> **Information shown**
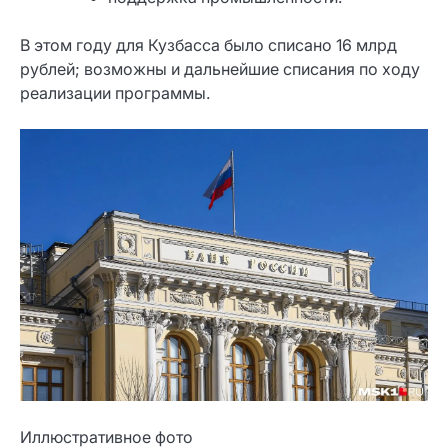
В этом году для Кузбасса было списано 16 млрд
рублей; возможны и дальнейшие списания по ходу
реализации программы.
Иллюстративное фото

> **Description of the task**
The whole listing above is to be printed exactly; the pictures stay out.

> **Reply to the exercise**
В этом году для Кузбасса было списано 16 млрд
рублей; возможны и дальнейшие списания по ходу
реализации программы.
Иллюстративное фото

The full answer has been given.